Thank you, Mr. Chairman.
I'd also like to join in welcoming you to our subcommittee, Mr. Main. I thought your testimony was very relevant.
As you may know, Henri-Paul Normandin, the director general of the Latin American and Caribbean bureau in our department of external affairs, testified before us on November 6. He made a statement to the effect that, “Reports of human rights defenders, journalists, and justice sector workers being targeted for intimidation and violence, including murder, continue.”
It's a statement that dovetailed with your testimony today.
He went on to say, and I quote, “the political situation in Honduras is more stable than it has been for several years.” He also indicated, “The new administration has also adopted a series of measures to improve security that appear to be leading to positive results.”
He identified nine reforms in that regard of which I will only excerpt three and ask if you might reply to those.

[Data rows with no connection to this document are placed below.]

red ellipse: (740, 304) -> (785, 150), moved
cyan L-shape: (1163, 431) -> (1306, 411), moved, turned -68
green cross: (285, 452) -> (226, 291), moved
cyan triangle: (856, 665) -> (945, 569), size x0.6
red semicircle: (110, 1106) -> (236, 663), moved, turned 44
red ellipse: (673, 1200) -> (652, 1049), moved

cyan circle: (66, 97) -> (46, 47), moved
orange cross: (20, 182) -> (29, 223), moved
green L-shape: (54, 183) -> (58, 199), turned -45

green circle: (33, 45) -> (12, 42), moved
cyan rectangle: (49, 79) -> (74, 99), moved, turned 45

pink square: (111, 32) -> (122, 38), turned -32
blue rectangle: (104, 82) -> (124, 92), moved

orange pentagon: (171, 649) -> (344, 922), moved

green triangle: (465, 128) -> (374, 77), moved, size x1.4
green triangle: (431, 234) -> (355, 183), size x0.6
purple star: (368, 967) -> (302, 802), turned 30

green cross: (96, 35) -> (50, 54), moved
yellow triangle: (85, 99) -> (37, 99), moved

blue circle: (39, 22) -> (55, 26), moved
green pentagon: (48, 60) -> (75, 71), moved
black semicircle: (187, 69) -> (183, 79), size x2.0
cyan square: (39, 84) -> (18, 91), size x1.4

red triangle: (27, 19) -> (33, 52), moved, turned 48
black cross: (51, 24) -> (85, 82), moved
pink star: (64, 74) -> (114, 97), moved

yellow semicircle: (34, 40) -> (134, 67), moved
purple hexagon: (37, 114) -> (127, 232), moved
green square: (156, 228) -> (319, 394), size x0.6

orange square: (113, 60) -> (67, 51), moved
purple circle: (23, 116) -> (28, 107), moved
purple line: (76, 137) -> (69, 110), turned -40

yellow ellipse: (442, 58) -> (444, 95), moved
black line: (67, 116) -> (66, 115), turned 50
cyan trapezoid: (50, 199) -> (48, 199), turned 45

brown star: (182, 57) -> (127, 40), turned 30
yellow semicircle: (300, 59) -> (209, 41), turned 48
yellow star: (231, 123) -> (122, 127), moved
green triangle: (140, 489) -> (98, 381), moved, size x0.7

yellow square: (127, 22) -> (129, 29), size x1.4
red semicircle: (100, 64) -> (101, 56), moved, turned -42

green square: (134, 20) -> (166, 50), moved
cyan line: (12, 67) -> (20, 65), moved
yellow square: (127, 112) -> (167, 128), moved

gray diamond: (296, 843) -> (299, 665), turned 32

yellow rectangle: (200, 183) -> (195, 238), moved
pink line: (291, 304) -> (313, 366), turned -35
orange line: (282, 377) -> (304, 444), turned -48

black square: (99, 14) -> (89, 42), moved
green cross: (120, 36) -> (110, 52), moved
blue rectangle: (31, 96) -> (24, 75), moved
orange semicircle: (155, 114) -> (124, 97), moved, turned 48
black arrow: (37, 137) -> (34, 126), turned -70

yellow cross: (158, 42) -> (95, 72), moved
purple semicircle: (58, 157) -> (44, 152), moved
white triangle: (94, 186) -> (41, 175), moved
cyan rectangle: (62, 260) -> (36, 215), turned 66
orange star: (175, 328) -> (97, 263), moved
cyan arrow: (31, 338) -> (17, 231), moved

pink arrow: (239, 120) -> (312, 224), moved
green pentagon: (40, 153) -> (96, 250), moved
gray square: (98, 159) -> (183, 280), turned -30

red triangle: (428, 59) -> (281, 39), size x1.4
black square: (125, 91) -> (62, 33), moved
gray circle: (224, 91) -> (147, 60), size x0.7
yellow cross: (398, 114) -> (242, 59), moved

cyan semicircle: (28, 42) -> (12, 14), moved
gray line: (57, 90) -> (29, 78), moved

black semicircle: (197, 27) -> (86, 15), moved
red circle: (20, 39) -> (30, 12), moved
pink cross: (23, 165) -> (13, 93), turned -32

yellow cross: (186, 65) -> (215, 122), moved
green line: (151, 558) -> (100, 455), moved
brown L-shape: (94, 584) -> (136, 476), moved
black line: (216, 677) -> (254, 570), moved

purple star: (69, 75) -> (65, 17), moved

First, in the matter of combatting impunity, he said that there had been reforms to the penal code increasing the penalty for the murder of judicial officials to life imprisonment, and the penalty for threatening government officials in the exercise of their duty to 20 years imprisonment.
A second one was the adoption of a national human rights policy and action plan, and a third was a willingness on the part of the government to work with multilateral human rights institutions, including by extending an invitation to the office of the UN High Commissioner for Human Rights to open an office in the capital of Honduras.
I'm wondering if you can comment on those particular reforms that he indicated had been undertaken by the Hernandez government, and whether you feel there have been these positive results that the director general stated in his testimony to us, though he acknowledged that it will take time to see if they are concretely fulfilled.